Wed, Dec 08, 2021, 22:31:00
Those retiring in 2022 should be aware of the new points regarding the pension scheme that will apply.
Increase retirement age in 2022
Article 169 of the Labor Code 2019 stipulates the retirement age of employees working under normal conditions as follows:
The retirement age of employees under normal working conditions is adjusted according to the roadmap until they reach 62 years old for male employees in 2028 and 60 years old for female employees in 2035.
From 2021, the retirement age of employees under normal working conditions is full 60 years and 3 months for male employees and full 55 years and 4 months for female employees.
After that, every year increases by 3 months for male employees and 4 months for female employees.
Thus, the retirement age of employees in 2022 will increase slightly compared to 2021.
Specifically, the retirement age in 2022 for male employees is 60 years and 6 months and for female employees it is 55 years and 8 months.
Working under normal conditions
In addition, if the employee has a reduced working capacity or does a job with arduous, hazardous or dangerous elements, or works in an area with extremely difficult socio-economic conditions, Employees can also retire early.
How will the pension rate in 2022 change?
Pursuant to Articles 56 and 74 of the Law on Social Insurance in 2014, the employee's pension entitlement is calculated as follows:
Pension = Benefit rate x Average salary/monthly income on which social insurance premiums are based
In which, the rate of pension enjoyment in 2022 is determined as follows:
For female employees:
- Full payment of 15 years of social insurance: Calculate 45%.
- After that: For every additional year, add 2%.
- The maximum rate is 75%.
The calculation of this rate in 2022 has not changed compared to 2021, so the female employee's 2022 pension is still calculated as in 2021.
For male employees:
- Pay full 20 years of social insurance: Calculate 45%.

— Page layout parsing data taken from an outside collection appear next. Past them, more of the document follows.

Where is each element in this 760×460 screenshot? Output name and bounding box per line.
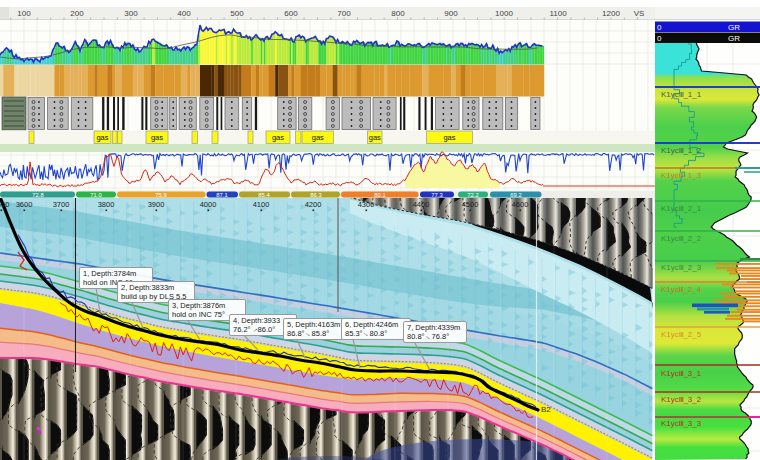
svg-text:900: 900 — [444, 9, 458, 18]
svg-text:300: 300 — [124, 9, 138, 18]
svg-text:gas: gas — [369, 133, 381, 142]
svg-text:1100: 1100 — [549, 9, 567, 18]
svg-text:71.0: 71.0 — [90, 192, 101, 198]
svg-text:80.1: 80.1 — [374, 192, 385, 198]
svg-text:GR: GR — [728, 23, 740, 32]
svg-text:1000: 1000 — [495, 9, 513, 18]
svg-text:700: 700 — [337, 9, 351, 18]
svg-text:K1ycIII_2_4: K1ycIII_2_4 — [661, 285, 702, 294]
svg-text:gas: gas — [443, 133, 455, 142]
svg-text:K1ycIII_3_1: K1ycIII_3_1 — [661, 369, 702, 378]
svg-text:800: 800 — [391, 9, 405, 18]
svg-text:gas: gas — [312, 133, 324, 142]
svg-text:K1ycIII_2_1: K1ycIII_2_1 — [661, 204, 702, 213]
svg-text:200: 200 — [70, 9, 84, 18]
svg-text:K1ycIII_2_3: K1ycIII_2_3 — [661, 263, 702, 272]
svg-text:K1ycIII_1_2: K1ycIII_1_2 — [661, 146, 702, 155]
svg-text:K1ycIII_2_5: K1ycIII_2_5 — [661, 330, 702, 339]
svg-text:K1ycIII_3_2: K1ycIII_3_2 — [661, 395, 702, 404]
svg-text:72.8: 72.8 — [32, 192, 43, 198]
svg-text:500: 500 — [230, 9, 244, 18]
svg-text:69.2: 69.2 — [510, 192, 521, 198]
svg-text:K1ycIII_1_3: K1ycIII_1_3 — [661, 171, 702, 180]
svg-text:75.9: 75.9 — [155, 192, 166, 198]
svg-text:86.3: 86.3 — [310, 192, 321, 198]
svg-text:72.2: 72.2 — [467, 192, 478, 198]
svg-text:gas: gas — [96, 133, 108, 142]
svg-text:400: 400 — [177, 9, 191, 18]
svg-text:K1ycIII_2_2: K1ycIII_2_2 — [661, 234, 702, 243]
svg-text:77.3: 77.3 — [431, 192, 442, 198]
svg-text:85.4: 85.4 — [258, 192, 270, 198]
svg-text:0: 0 — [657, 23, 662, 32]
svg-text:87.1: 87.1 — [216, 192, 227, 198]
svg-text:VS: VS — [634, 9, 645, 18]
svg-text:K1ycIII_3_3: K1ycIII_3_3 — [661, 419, 702, 428]
svg-text:0: 0 — [657, 34, 662, 43]
svg-text:100: 100 — [17, 9, 31, 18]
svg-text:600: 600 — [284, 9, 298, 18]
svg-text:K1ycIII_1_1: K1ycIII_1_1 — [661, 90, 702, 99]
svg-text:GR: GR — [728, 34, 740, 43]
svg-text:gas: gas — [151, 133, 163, 142]
svg-text:1200: 1200 — [602, 9, 620, 18]
svg-text:gas: gas — [272, 133, 284, 142]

(In 2021, only need to pay 19 years of social insurance is calculated 45%)
- After that: For every additional year, add 2%.
- The maximum rate is 75%.
Accordingly, if only paying at least 20 years of social insurance, male employees when they retire in 2022 will only enjoy the rate of 45%. Meanwhile, with the same 20 years of paying social insurance but retiring in 2021, the benefit rate is 47%.

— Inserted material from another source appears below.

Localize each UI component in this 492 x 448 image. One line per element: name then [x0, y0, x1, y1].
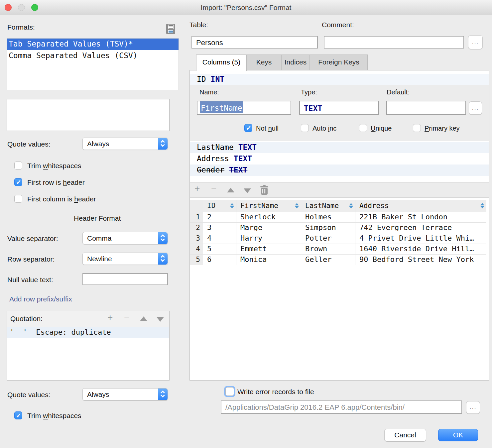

Thus, with this calculation, male employees who retire from 2022 onward will enjoy a lower pension than those who retire in 2021 with the same payment period of social insurance.
Foreigners are also entitled to pension from 2022
Clause 2, Article 17 of Decree 143/2018/ND-CP regulating social insurance for foreigners stipulates: The regimes specified in Articles 9 and 10 of this Decree take effect from January 1. 2022.
Accordingly, the retirement and survivorship regimes for foreigners will be applied from January 1, 2022.
Pursuant to Clause 1, Article 9 of Decree No. 143/2018/ND-CP, foreign workers are entitled to monthly pension benefits if they fully satisfy the following conditions:
Full retirement age: The retirement age of foreign workers is similarly determined for employees who are Vietnamese citizens.
Pay social insurance contributions from full 20 years or more.
The rate of pension enjoyment of foreign workers is calculated similarly to that of employees who are Vietnamese citizens.
In particular, if there is no need for a pension, a foreign worker can also request a one-time withdrawal of social insurance in one of the following cases:
Having reached the retirement age but have not yet paid full 20 years of social insurance.
Are suffering from one of the diseases such as cancer, polio, cirrhosis of the liver ascites, leprosy, severe tuberculosis, HIV infection that has turned to AIDS and other diseases as prescribed.
Eligible for pension but do not continue to reside in Vietnam.
Upon termination of a contract or work permit, the practice certificate or license expires without being renewed.